I was thirteen. That awkward age between being the carefree kid I had always been and the socially paranoid teenager that awaited me. But I was still my father's daughter and I was used to our adventures together. But this -- theft! -- was a whole new ballgame.

"I'm not asking you to go in there and steal the whole pot. I've brought my clippers. Geraniums will grow from just a clipping. You just have to go in there and snip a little bit off." He winked at me. "They'll never notice."

Clippers? This was pre-meditated crime?

Now I was in! I grabbed the clippers and awaited further instructions.

"Don't go in the gate. Just climb the fence, cut a piece off -- be sure you get a flower though -- and come back. I'll have our getaway car ready." He grinned and pointed me out the door.

I can't tell you how long the whole escapade took. A couple of minutes max. What I do remember is the monologue I began rehearsing the moment I stepped out of the car and began to scale the wall. I envisioned the angry homeowner coming out and threatening to call the cops on this clipper-wielding blond teenage girl, who suddenly said, "This is for my dad. He's fallen in love with your geraniums. He says he's never seen anything as beautiful. He's over there in the car. Yes. Him. Right. In the Audi. Yes, the one who looks like Vincent Price. He IS Vincent Price. He's got a green thumb, you know. And he's been coveting your purple geranium every time he drives past." 
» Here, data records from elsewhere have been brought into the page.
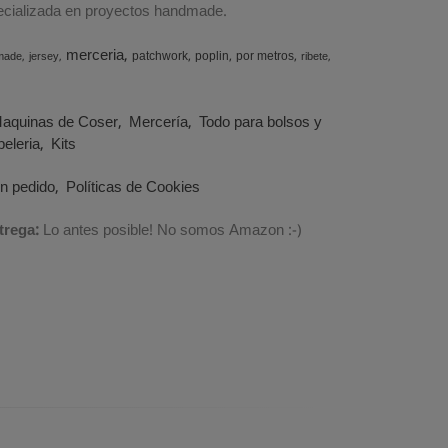
specializada en proyectos handmade.
merceria
patchwork
poplin
por metros
made
jersey
ribete
aquinas de Coser
Mercería
Todo para bolsos y
eleria
Kits
un pedido
Políticas de Cookies
trega:
Lo antes posible! No somos Amazon :-)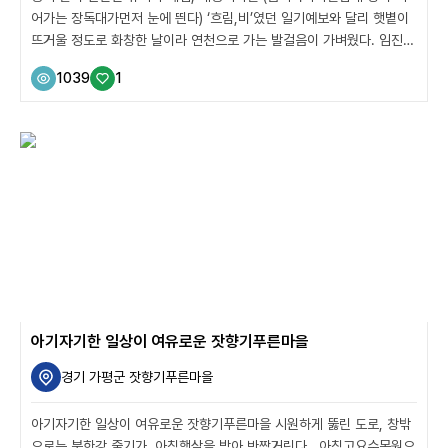
어가는 장독대가먼저 눈에 띈다) ‘흐림,비’였던 일기예보와 달리 햇볕이
뜨거울 정도로 화창한 날이라 연천으로 가는 발걸음이 가벼웠다. 임진강
을 끼고 있는 새둥지마을은 바로 앞에 100여년 된 느티나무 고목이 수
1039
1
문장처럼 떠억 허니 자리 잡고 강렬한 기운을 내뿜고 있었다. (마을의
수호신 같은 울창한 고목나무가 마을 앞을 지키고 있다.) “로터리 한 가
운데 고목이 있으니 마을을 지켜주는 수호신 같아요.” “멋지죠? 원래 옛
도로에서는 왼편에 있던 나무인데 새 도로가 생기면서 나무 주변으로 로
터리를 만들었어요. 이리 귀한 나무인데 함부로 벨 수 없지요” 이 지역
은 예전에 ‘새둔지’라는 지명으로 불렸었다. 90년도 후반에 홍수 피해
를 심하게 ...
아기자기한 일상이 여유로운 잣향기푸른마을
경기 가평군 잣향기푸른마을
아기자기한 일상이 여유로운 잣향기푸른마을 시원하게 뚫린 도로, 창밖
으로는 북한강 줄기가 아침햇살을 받아 반짝거린다. 아침고요수목원으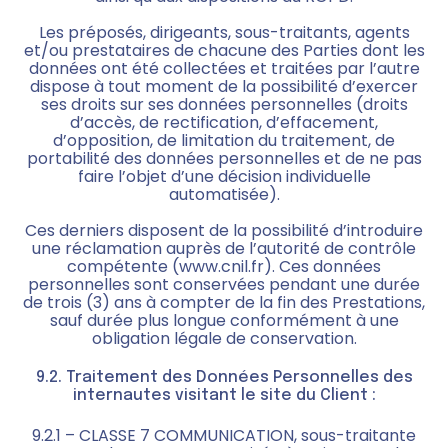
Les préposés, dirigeants, sous-traitants, agents
et/ou prestataires de chacune des Parties dont les
données ont été collectées et traitées par l’autre
dispose à tout moment de la possibilité d’exercer
ses droits sur ses données personnelles (droits
d’accès, de rectification, d’effacement,
d’opposition, de limitation du traitement, de
portabilité des données personnelles et de ne pas
faire l’objet d’une décision individuelle
automatisée).
Ces derniers disposent de la possibilité d’introduire
une réclamation auprès de l’autorité de contrôle
compétente (www.cnil.fr). Ces données
personnelles sont conservées pendant une durée
de trois (3) ans à compter de la fin des Prestations,
sauf durée plus longue conformément à une
obligation légale de conservation.
9.2. Traitement des Données Personnelles des
internautes visitant le site du Client :
9.2.1 – CLASSE 7 COMMUNICATION, sous-traitante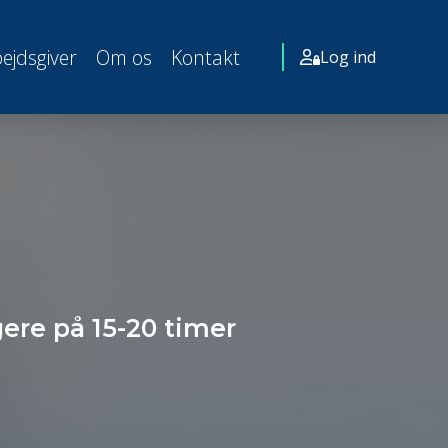
ejdsgiver
Om os
Kontakt
Log ind
gere på 15-20 timer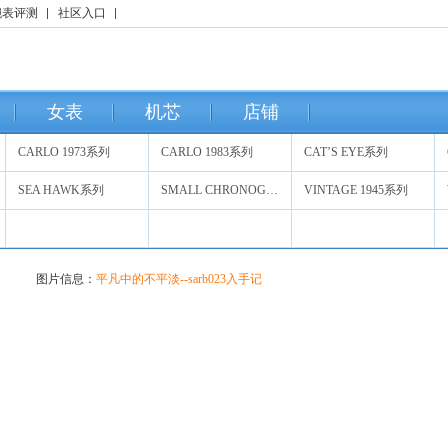
腕表评测
社区入口
女表
机芯
店铺
CARLO 1973系列
CARLO 1983系列
CAT’S EYE系列
SEA HAWK系列
SMALL CHRONOGRAPH系列
VINTAGE 1945系列
图片信息：
平凡中的不平淡--sarb023入手记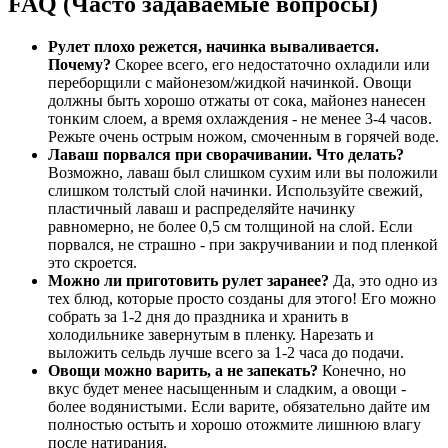
FAQ (Часто задаваемые вопросы)
Рулет плохо режется, начинка вываливается.
Почему?
Скорее всего, его недостаточно охладили или
переборщили с майонезом/жидкой начинкой. Овощи
должны быть хорошо отжаты от сока, майонез нанесен
тонким слоем, а время охлаждения - не менее 3-4 часов.
Режьте очень острым ножом, смоченным в горячей воде.
Лаваш порвался при сворачивании. Что делать?
Возможно, лаваш был слишком сухим или вы положили
слишком толстый слой начинки. Используйте свежий,
пластичный лаваш и распределяйте начинку
равномерно, не более 0,5 см толщиной на слой. Если
порвался, не страшно - при закручивании и под пленкой
это скроется.
Можно ли приготовить рулет заранее?
Да, это одно из
тех блюд, которые просто созданы для этого! Его можно
собрать за 1-2 дня до праздника и хранить в
холодильнике завернутым в пленку. Нарезать и
выложить сельдь лучше всего за 1-2 часа до подачи.
Овощи можно варить, а не запекать?
Конечно, но
вкус будет менее насыщенным и сладким, а овощи -
более водянистыми. Если варите, обязательно дайте им
полностью остыть и хорошо отожмите лишнюю влагу
после натирания.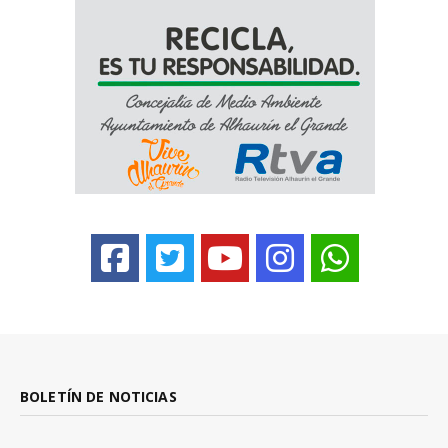
BOLETÍN DE NOTICIAS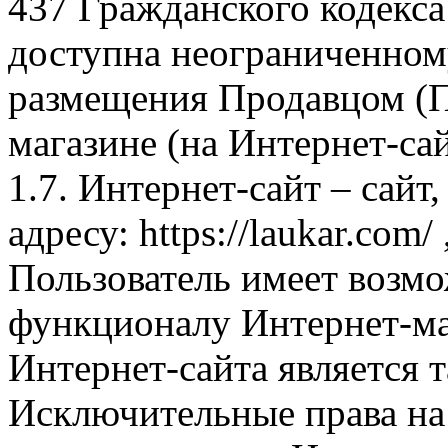
437 Гражданского кодекс
доступна неограниченном
размещения Продавцом (П
магазине (на Интернет-са
1.7. Интернет-сайт – сайт
адресу: https://laukar.com
Пользователь имеет возмо
функционалу Интернет-ма
Интернет-сайта является 
Исключительные права на 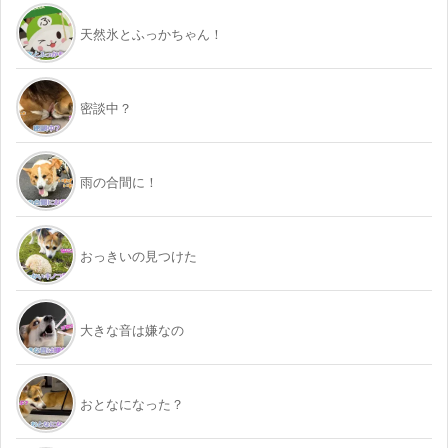
天然氷とふっかちゃん！
密談中？
雨の合間に！
おっきいの見つけた
大きな音は嫌なの
おとなになった？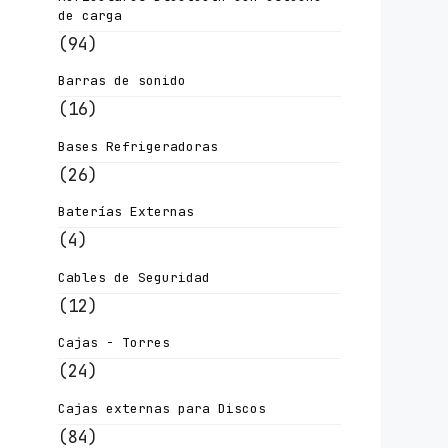
de carga
(94)
Barras de sonido
(16)
Bases Refrigeradoras
(26)
Baterías Externas
(4)
Cables de Seguridad
(12)
Cajas - Torres
(24)
Cajas externas para Discos
(84)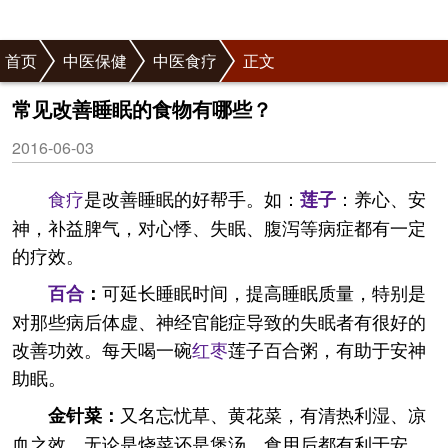
首页
中医保健
中医食疗
正文
常见改善睡眠的食物有哪些？
2016-06-03
食疗
是改善睡眠的好帮手。如：
：养心、安
莲子
神，补益脾气，对心悸、失眠、腹泻等病症都有一定
的疗效。
可延长睡眠时间，提高睡眠质量，特别是
百合
：
对那些病后体虚、神经官能症导致的失眠者有很好的
改善功效。每天喝一碗
红枣
莲子百合粥，有助于安神
助眠。
又名忘忧草、黄花菜，有清热利湿、凉
金针菜：
血之效，无论是烧菜还是煲汤，食用后都有利于安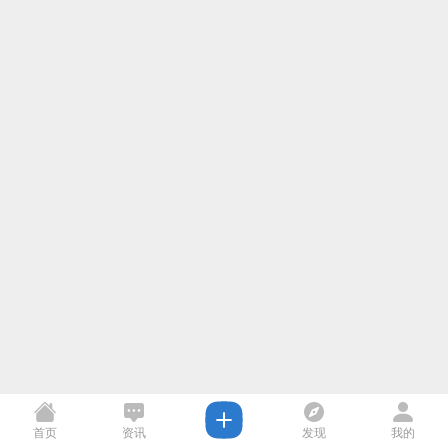
首页
资讯
发现
我的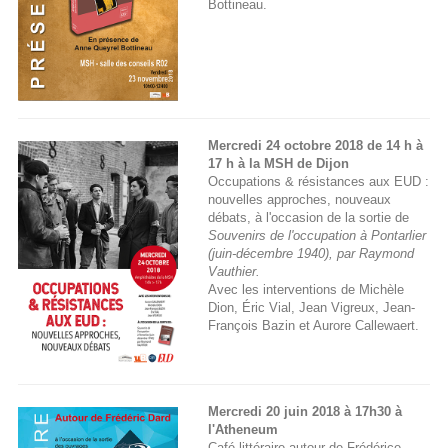
Bottineau.
Mercredi 24 octobre 2018 de 14 h à
17 h à la MSH de Dijon
Occupations & résistances aux EUD :
nouvelles approches, nouveaux
débats, à l'occasion de la sortie de
Souvenirs de l'occupation à Pontarlier
(juin-décembre 1940), par Raymond
Vauthier.
Avec les interventions de Michèle
Dion, Éric Vial, Jean Vigreux, Jean-
François Bazin et Aurore Callewaert.
Mercredi 20 juin 2018 à 17h30 à
l'Atheneum
Café littéraire autour de Frédérice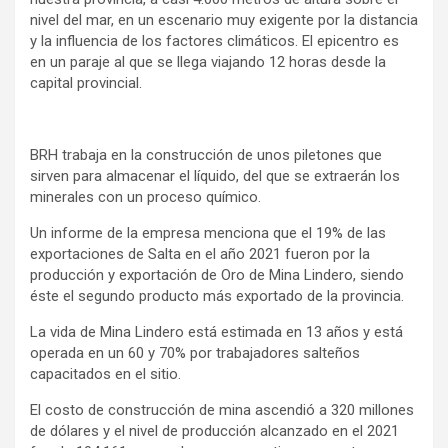
nivel del mar, en un escenario muy exigente por la distancia
y la influencia de los factores climáticos. El epicentro es
en un paraje al que se llega viajando 12 horas desde la
capital provincial.
BRH trabaja en la construcción de unos piletones que
sirven para almacenar el líquido, del que se extraerán los
minerales con un proceso químico.
Un informe de la empresa menciona que el 19% de las
exportaciones de Salta en el año 2021 fueron por la
producción y exportación de Oro de Mina Lindero, siendo
éste el segundo producto más exportado de la provincia.
La vida de Mina Lindero está estimada en 13 años y está
operada en un 60 y 70% por trabajadores salteños
capacitados en el sitio.
El costo de construcción de mina ascendió a 320 millones
de dólares y el nivel de producción alcanzado en el 2021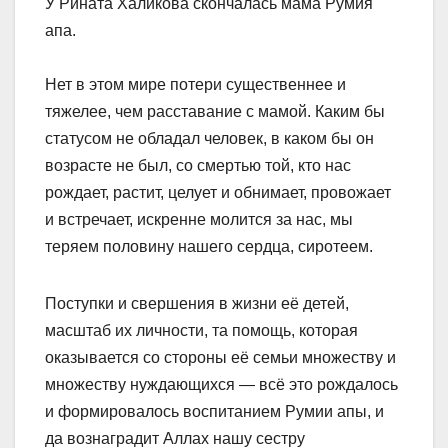
У Рината Халикова скончалась мама Румия
апа.
Нет в этом мире потери существеннее и
тяжелее, чем расставание с мамой. Каким бы
статусом не обладал человек, в каком бы он
возрасте не был, со смертью той, кто нас
рождает, растит, целует и обнимает, провожает
и встречает, искренне молится за нас, мы
теряем половину нашего сердца, сиротеем.
Поступки и свершения в жизни её детей,
масштаб их личности, та помощь, которая
оказывается со стороны её семьи множеству и
множеству нуждающихся — всё это рождалось
и формировалось воспитанием Румии апы, и
да вознаградит Аллах нашу сестру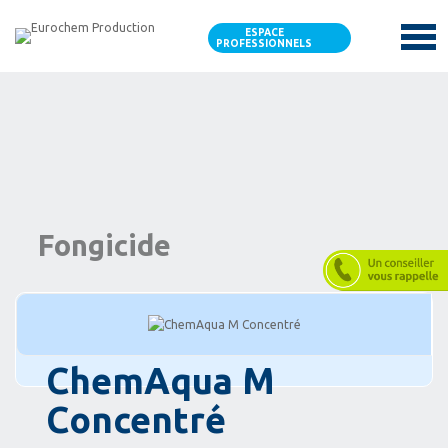
ESPACE
PROFESSIONNELS
Fongicide
ChemAqua M
Concentré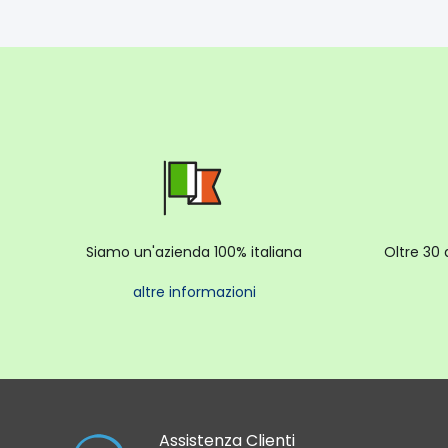
Siamo un'azienda 100% italiana
Oltre 30 
altre informazioni
Assistenza Clienti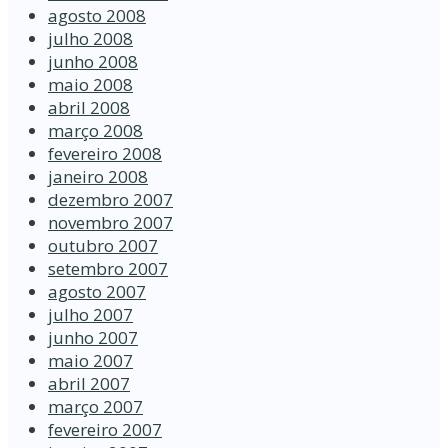
agosto 2008
julho 2008
junho 2008
maio 2008
abril 2008
março 2008
fevereiro 2008
janeiro 2008
dezembro 2007
novembro 2007
outubro 2007
setembro 2007
agosto 2007
julho 2007
junho 2007
maio 2007
abril 2007
março 2007
fevereiro 2007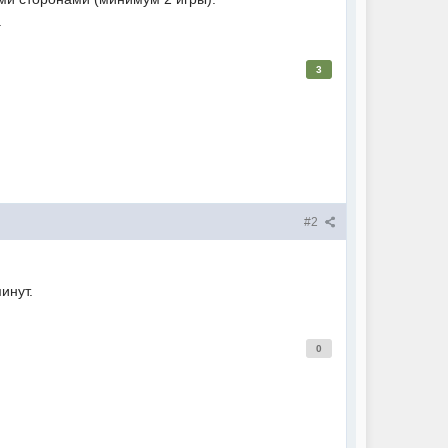
.
3
#2
инут.
0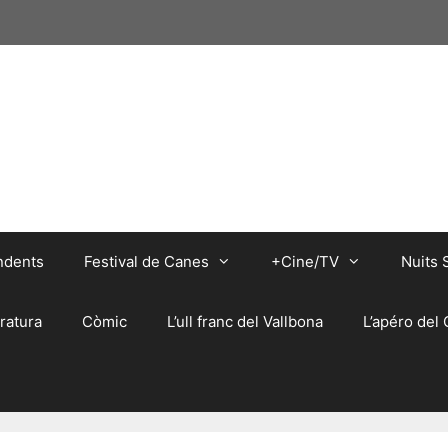
ndents
Festival de Canes
+Cine/TV
Nuits 
eratura
Còmic
L’ull franc del Vallbona
L’apéro del 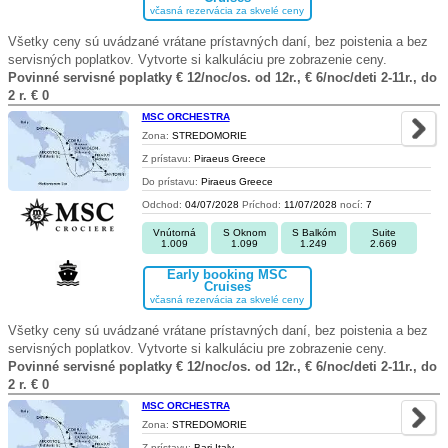
včasná rezervácia za skvelé ceny
Všetky ceny sú uvádzané vrátane prístavných daní, bez poistenia a bez
servisných poplatkov. Vytvorte si kalkuláciu pre zobrazenie ceny.
Povinné servisné poplatky € 12/noc/os. od 12r., € 6/noc/deti 2-11r., do
2 r. € 0
MSC ORCHESTRA
Zona:
STREDOMORIE
Z prístavu:
Piraeus Greece
Do prístavu:
Piraeus Greece
Odchod:
04/07/2028
Príchod:
11/07/2028
nocí:
7
Vnútorná
S Oknom
S Balkóm
Suite
1.009
1.099
1.249
2.669
Early booking MSC
Cruises
včasná rezervácia za skvelé ceny
Všetky ceny sú uvádzané vrátane prístavných daní, bez poistenia a bez
servisných poplatkov. Vytvorte si kalkuláciu pre zobrazenie ceny.
Povinné servisné poplatky € 12/noc/os. od 12r., € 6/noc/deti 2-11r., do
2 r. € 0
MSC ORCHESTRA
Zona:
STREDOMORIE
Z prístavu:
Bari Italy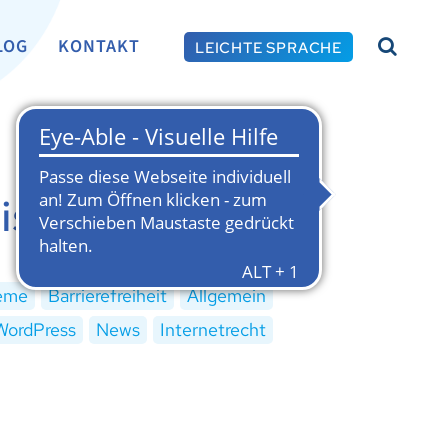
LOG
KONTAKT
LEICHTE SPRACHE
ist das?
eme
Barrierefreiheit
Allgemein
WordPress
News
Internetrecht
As I hopped into their yard and ran over to the potted plants, cut the flower and a bit of stem, and made my escape, I imagined the meeting of these two great geranium minds and the wonderful connection they would have.

None of that happened. I hopped back in the car and handed my loot over to my dad. Who wrapped the stem in a wet paper towel and tin foil, with which he had also come prepared, and then, as though nothing had happened, drove me home to my mother.

But something had happened. Yes, I had become a geranium thief. But that wasn't what happened. In my imagined script of the encounter between my famous father and the angry homeowner, I had envisioned two flower lovers beginning a conversation about something they both loved -- gardening. And through that imagining, I had fallen in love, too.

My father planted that purple geranium and, as he said it would, it rooted itself and grew into a beautiful deep purple geranium bush. From time to time over the years, he and I would wander out into his garden to look at his favorite plants -- his cymbidium collection, his frais du bois, the gardenia bushes -- but we would always, always pay a visit to "our" geranium. 

I had always loved flowers in the way that children love most beautiful things -- by taking their beauty for granted. But that day I felt a new kind of joy in flowers, a connection, an excitement, and understanding. That joy has blossomed into one of the great gifts of my life. Almost daily now, I photograph a flower I see -- in someone's garden, by the side of the road, even for sale in a supermarket. And every single time I do, I think of my dad.

My flower thievery is digital these days. My accomplices are my Instagram friends. But the sharing is just as satisfying. 

This may be my favorite quote about joy ever:

People from a planet without flowers would think we must be mad with joy the whole time to have such things about us.
— Iris Murdoch

I am. Mad with Joy. Always and forever the irredeemable and unapologetic Geranium Thief.